→ **Data for this task**
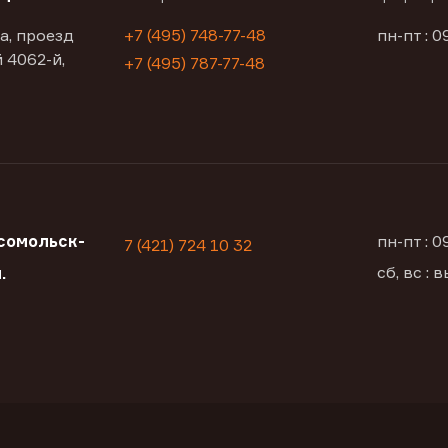
а, проезд
+7 (495) 748-77-48
пн-пт : 0
 4062-й,
+7 (495) 787-77-48
сомольск-
пн-пт : 
7 (421) 724 10 32
сб, вс :
.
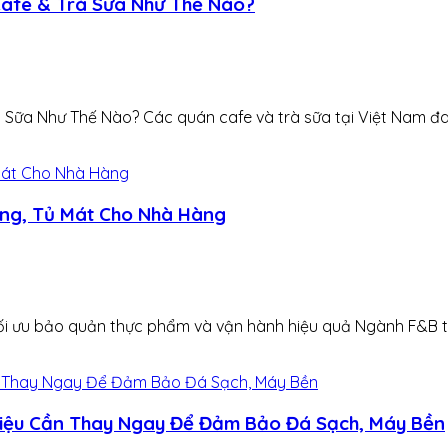
Cafe & Trà Sữa Như Thế Nào?
ữa Như Thế Nào? Các quán cafe và trà sữa tại Việt Nam đang
ông, Tủ Mát Cho Nhà Hàng
tối ưu bảo quản thực phẩm và vận hành hiệu quả Ngành F&B tại
Hiệu Cần Thay Ngay Để Đảm Bảo Đá Sạch, Máy Bền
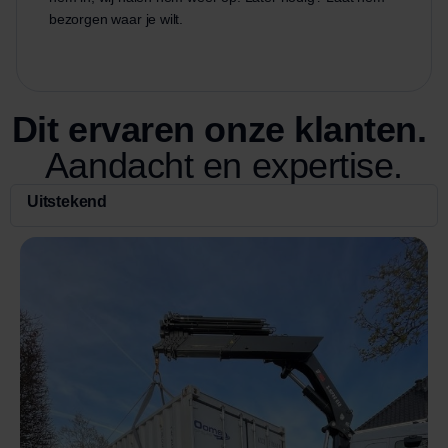
bezorgen waar je wilt.
Dit ervaren onze klanten.
Aandacht en expertise.
Uitstekend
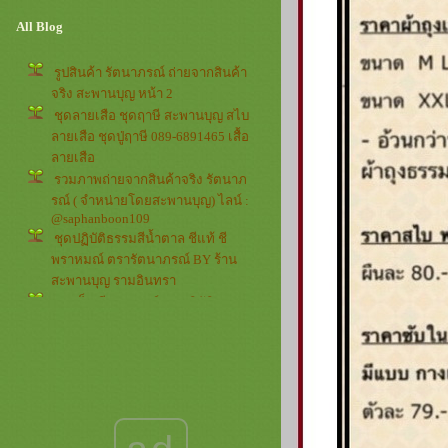
All Blog
รูปสินค้า รัตนาภรณ์ ถ่ายจากสินค้า
จริง สะพานบุญ หน้า 2
ชุดลายเสือ ชุดฤาษี สะพานบุญ สไบ
ลายเสือ ชุดปู่ฤาษี 089-6891465 เสื้อ
ลายเสือ
รวมภาพถ่ายจากสินค้าจริง รัตนาภ
รณ์ ( จำหน่ายโดยสะพานบุญ) ไลน์ :
@saphanboon109
ชุดปฏิบัติธรรมสีน้ำตาล ชีแท้ ชี
พราหมณ์ ตรารัตนาภรณ์ BY ร้าน
สะพานบุญ รามอินทรา
ชุดเด็ก ชีพราหมณ์ ชุดปฏิบัติธรรม
ชาย-หญิง เด็ก ผู้ใหญ่ รัตนาภรณ์ หน้า
3
ชุดชีแท้ ชีพราหมณ์ ชุดปฏิบัติธรรม
ชาย-หญิง เด็ก ผู้ใหญ่ รัตนาภรณ์ หน้า
2
ชุดปฏิบัติธรรมชาย-หญิง เด็ก ผู้ใหญ่
รัตนาภรณ์ ชีพราหมณ์ ชีแท้ หน้า 1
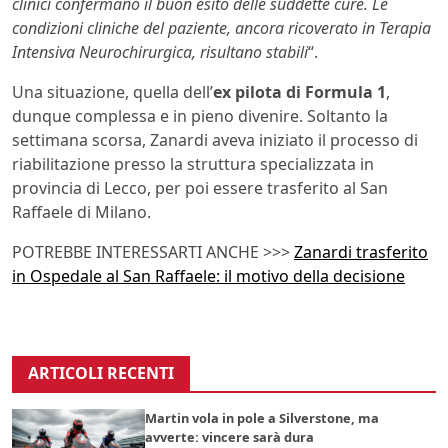
clinici confermano il buon esito delle suddette cure. Le
condizioni cliniche del paziente, ancora ricoverato in Terapia
Intensiva Neurochirurgica, risultano stabili
“.
Una situazione, quella dell’
ex pilota di Formula 1
,
dunque complessa e in pieno divenire. Soltanto la
settimana scorsa, Zanardi aveva iniziato il processo di
riabilitazione presso la struttura specializzata in
provincia di Lecco, per poi essere trasferito al San
Raffaele di Milano.
POTREBBE INTERESSARTI ANCHE >>>
Zanardi trasferito
in Ospedale al San Raffaele: il motivo della decisione
ARTICOLI RECENTI
Martin vola in pole a Silverstone, ma
avverte: vincere sarà dura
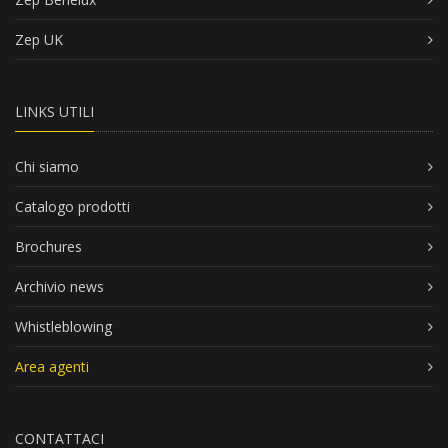
Zep UK
LINKS UTILI
Chi siamo
Catalogo prodotti
Brochures
Archivio news
Whistleblowing
Area agenti
CONTATTACI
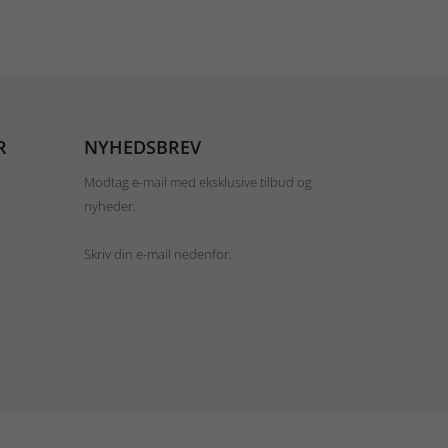
R
NYHEDSBREV
Modtag e-mail med eksklusive tilbud og
nyheder.
Skriv din e-mail nedenfor.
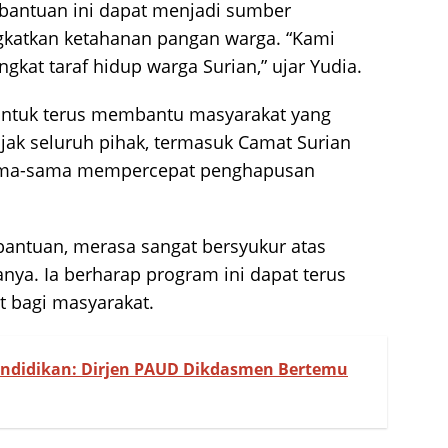
, bantuan ini dapat menjadi sumber
katkan ketahanan pangan warga. “Kami
kat taraf hidup warga Surian,” ujar Yudia.
ntuk terus membantu masyarakat yang
k seluruh pihak, termasuk Camat Surian
sama-sama mempercepat penghapusan
 bantuan, merasa sangat bersyukur atas
nya. Ia berharap program ini dapat terus
t bagi masyarakat.
endidikan: Dirjen PAUD Dikdasmen Bertemu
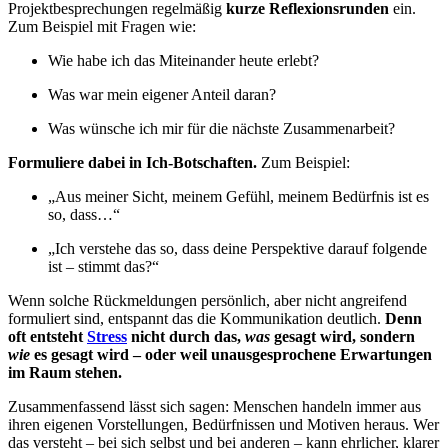
Projektbesprechungen regelmäßig
kurze Reflexionsrunden
ein.
Zum Beispiel mit Fragen wie:
Wie habe ich das Miteinander heute erlebt?
Was war mein eigener Anteil daran?
Was wünsche ich mir für die nächste Zusammenarbeit?
Formuliere dabei in Ich-Botschaften.
Zum Beispiel:
„Aus meiner Sicht, meinem Gefühl, meinem Bedürfnis ist es
so, dass…“
„Ich verstehe das so, dass deine Perspektive darauf folgende
ist – stimmt das?“
Wenn solche Rückmeldungen persönlich, aber nicht angreifend
formuliert sind, entspannt das die Kommunikation deutlich.
Denn
oft entsteht
Stress
nicht durch das,
was
gesagt wird, sondern
wie
es gesagt wird – oder weil unausgesprochene Erwartungen
im Raum stehen.
Zusammenfassend lässt sich sagen: Menschen handeln immer aus
ihren eigenen Vorstellungen, Bedürfnissen und Motiven heraus. Wer
das versteht – bei sich selbst und bei anderen – kann ehrlicher, klarer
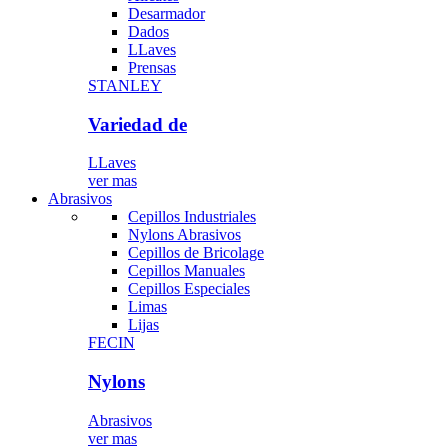
Desarmador
Dados
LLaves
Prensas
STANLEY
Variedad de
LLaves
ver mas
Abrasivos
Cepillos Industriales
Nylons Abrasivos
Cepillos de Bricolage
Cepillos Manuales
Cepillos Especiales
Limas
Lijas
FECIN
Nylons
Abrasivos
ver mas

→ **Problem requirements**
Lines from the start of the listing above through the line holding "tối ưu bảo quản" are to be duplicated exactly, and nothing more; leave out the pictures.

→ **Written answer**
а, проезд
+7 (495) 748-77-48
пн-пт : 0
 4062-й,
+7 (495) 787-77-48
сомольск-
пн-пт : 
7 (421) 724 10 32
сб, вс :
.
Cafe & Trà Sữa Như Thế Nào?
ữa Như Thế Nào? Các quán cafe và trà sữa tại Việt Nam đang
ông, Tủ Mát Cho Nhà Hàng
tối ưu bảo quản thực phẩm và vận hành hiệu quả Ngành F&B tại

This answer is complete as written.